Three hours after supper Frank still hadn’t come home. Julian Castle excused himself and went back to the House of Hope and Mercy in the Jungle.

Angela and Newt and I sat on the cantilevered terrace. The lights of Bolivar were lovely below us. There was a great, illuminated cross on top of the administration building of Monzano Airport. It was motor-driven, turning slowly, boxing the compass with electric piety.

There were other bright places on the island, too, to the north of us. Mountains prevented our seeing them directly, but we could see in the sky their balloons of light.
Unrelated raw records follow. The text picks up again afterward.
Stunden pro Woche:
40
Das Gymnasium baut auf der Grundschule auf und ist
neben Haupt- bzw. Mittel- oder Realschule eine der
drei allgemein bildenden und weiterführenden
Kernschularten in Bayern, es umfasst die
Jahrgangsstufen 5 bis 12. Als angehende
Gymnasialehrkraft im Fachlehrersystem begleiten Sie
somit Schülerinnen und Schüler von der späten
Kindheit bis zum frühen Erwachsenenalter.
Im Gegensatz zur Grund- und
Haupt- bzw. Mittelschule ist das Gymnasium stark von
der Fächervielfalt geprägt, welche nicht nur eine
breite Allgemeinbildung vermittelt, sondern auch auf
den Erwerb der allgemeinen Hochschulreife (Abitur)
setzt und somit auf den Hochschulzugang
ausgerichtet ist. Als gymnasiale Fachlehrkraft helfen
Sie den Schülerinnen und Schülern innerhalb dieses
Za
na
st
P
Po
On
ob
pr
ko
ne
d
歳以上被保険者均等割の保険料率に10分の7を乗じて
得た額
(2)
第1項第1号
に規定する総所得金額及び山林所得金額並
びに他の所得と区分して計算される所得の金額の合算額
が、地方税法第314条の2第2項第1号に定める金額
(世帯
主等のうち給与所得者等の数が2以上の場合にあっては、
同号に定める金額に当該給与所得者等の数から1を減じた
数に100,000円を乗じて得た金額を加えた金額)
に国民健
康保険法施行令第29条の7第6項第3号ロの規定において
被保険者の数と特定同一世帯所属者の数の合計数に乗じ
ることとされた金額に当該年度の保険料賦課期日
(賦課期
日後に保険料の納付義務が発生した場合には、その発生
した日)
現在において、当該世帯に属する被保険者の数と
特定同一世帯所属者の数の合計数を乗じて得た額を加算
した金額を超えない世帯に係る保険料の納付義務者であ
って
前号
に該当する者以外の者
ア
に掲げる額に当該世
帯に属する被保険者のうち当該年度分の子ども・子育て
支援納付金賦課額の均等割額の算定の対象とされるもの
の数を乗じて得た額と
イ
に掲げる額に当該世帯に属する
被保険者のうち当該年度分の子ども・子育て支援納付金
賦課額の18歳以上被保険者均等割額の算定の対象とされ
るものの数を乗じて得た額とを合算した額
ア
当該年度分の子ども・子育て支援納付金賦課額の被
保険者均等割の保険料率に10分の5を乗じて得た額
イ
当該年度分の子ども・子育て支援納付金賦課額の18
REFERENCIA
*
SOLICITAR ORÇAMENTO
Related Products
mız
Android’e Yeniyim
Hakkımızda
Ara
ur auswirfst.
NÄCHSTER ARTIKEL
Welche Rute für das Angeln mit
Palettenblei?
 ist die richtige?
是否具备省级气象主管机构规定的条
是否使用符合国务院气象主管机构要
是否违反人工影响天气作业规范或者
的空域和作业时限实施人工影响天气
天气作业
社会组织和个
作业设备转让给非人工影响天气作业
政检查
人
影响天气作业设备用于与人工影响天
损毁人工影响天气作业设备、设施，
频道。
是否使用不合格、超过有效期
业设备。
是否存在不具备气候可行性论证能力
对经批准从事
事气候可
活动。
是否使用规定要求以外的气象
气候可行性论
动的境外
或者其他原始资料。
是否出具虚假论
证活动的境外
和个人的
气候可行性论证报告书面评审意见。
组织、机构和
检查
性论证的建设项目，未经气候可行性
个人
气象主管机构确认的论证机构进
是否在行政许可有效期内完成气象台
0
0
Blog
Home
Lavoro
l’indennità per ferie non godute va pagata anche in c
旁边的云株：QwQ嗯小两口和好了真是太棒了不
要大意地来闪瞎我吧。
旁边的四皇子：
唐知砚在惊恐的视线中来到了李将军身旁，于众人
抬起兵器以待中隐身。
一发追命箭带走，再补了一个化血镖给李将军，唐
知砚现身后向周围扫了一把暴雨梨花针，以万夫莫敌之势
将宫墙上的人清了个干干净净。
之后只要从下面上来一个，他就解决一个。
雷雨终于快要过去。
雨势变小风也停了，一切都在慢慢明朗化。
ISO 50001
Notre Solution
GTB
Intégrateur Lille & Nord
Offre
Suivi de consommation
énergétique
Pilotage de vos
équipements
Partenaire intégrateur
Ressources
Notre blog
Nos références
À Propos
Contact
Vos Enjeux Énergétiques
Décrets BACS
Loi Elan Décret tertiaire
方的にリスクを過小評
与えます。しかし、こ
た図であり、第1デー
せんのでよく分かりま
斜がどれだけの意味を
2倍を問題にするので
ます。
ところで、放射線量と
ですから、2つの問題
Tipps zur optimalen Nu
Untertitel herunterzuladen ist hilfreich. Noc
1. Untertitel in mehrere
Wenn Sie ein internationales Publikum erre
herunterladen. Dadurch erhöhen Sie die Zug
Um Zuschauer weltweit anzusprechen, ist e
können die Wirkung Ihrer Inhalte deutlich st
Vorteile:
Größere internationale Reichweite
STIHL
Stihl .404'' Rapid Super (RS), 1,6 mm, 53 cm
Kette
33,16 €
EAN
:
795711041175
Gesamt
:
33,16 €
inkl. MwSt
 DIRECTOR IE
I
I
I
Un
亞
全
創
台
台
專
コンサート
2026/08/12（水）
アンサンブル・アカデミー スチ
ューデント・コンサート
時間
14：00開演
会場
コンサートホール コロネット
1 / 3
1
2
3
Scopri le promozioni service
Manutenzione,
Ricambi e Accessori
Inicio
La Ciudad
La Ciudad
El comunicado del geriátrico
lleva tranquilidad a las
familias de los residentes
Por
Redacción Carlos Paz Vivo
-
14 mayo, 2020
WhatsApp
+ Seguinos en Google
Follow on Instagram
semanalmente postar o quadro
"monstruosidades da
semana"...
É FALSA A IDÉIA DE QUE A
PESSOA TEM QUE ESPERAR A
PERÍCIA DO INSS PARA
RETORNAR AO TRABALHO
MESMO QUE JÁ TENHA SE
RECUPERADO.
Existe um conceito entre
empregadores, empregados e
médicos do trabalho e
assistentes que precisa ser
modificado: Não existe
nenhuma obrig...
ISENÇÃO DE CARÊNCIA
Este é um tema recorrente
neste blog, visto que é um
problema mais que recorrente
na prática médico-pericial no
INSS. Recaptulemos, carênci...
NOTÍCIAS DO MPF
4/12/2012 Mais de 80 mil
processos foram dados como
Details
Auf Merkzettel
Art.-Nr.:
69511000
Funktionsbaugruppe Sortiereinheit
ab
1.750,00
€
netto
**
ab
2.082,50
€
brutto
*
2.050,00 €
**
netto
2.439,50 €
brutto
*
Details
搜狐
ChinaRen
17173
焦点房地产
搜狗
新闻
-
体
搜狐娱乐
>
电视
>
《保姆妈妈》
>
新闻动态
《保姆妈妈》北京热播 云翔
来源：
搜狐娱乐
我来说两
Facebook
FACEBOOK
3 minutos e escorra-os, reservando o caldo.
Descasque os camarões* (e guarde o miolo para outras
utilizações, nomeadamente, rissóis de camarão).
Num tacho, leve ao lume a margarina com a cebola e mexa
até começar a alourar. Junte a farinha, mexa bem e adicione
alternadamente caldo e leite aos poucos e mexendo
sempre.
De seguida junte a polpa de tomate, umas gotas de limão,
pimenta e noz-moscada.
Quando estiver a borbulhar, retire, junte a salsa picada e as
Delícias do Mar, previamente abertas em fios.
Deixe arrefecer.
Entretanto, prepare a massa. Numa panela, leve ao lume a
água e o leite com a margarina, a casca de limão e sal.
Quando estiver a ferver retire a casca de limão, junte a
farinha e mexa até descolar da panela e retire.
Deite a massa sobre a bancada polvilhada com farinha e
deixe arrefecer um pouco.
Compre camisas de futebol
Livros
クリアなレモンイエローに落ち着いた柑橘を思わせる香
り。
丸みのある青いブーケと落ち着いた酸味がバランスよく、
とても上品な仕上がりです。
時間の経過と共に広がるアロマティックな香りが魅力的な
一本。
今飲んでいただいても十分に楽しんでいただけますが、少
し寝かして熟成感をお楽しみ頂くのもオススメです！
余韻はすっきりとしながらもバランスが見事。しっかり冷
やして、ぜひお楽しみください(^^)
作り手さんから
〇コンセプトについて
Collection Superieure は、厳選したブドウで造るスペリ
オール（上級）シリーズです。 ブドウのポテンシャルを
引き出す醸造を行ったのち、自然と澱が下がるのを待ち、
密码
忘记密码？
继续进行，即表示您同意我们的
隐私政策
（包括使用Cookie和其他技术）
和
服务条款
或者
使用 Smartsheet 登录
I asked Stanley, Frank Hoenikker’s majordomo, to identify for me the sources of the auroras.

He pointed them out, counterclockwise. “House of Hope and Mercy in the Jungle, ‘Papa’s’ palace, and Fort Jesus.”

“Fort Jesus?”

“The training camp for our soldiers.”

“It’s named after Jesus Christ?”

“Sure. Why not?”

There was a new balloon of light growing quickly to the north. Before I could ask what it was, it revealed itself as headlights topping a ridge. The headlights were coming toward us. They belonged to a convoy.

The convoy was composed of five American-made army trucks. Machine gunners manned ring mounts on the tops of the cabs.

The convoy stopped in Frank’s driveway. Soldiers dismounted at once. They set to work on the grounds, digging foxholes and machine-gun pits. I went out with Frank’s majordomo to ask the officer in charge what was going on.

“We have been ordered to protect the next President of San Lorenzo,” said the officer in island dialect.

“He isn’t here now,” I informed him.

“I don’t know anything about it,” he said. “My orders are to dig in here. That’s all I know.”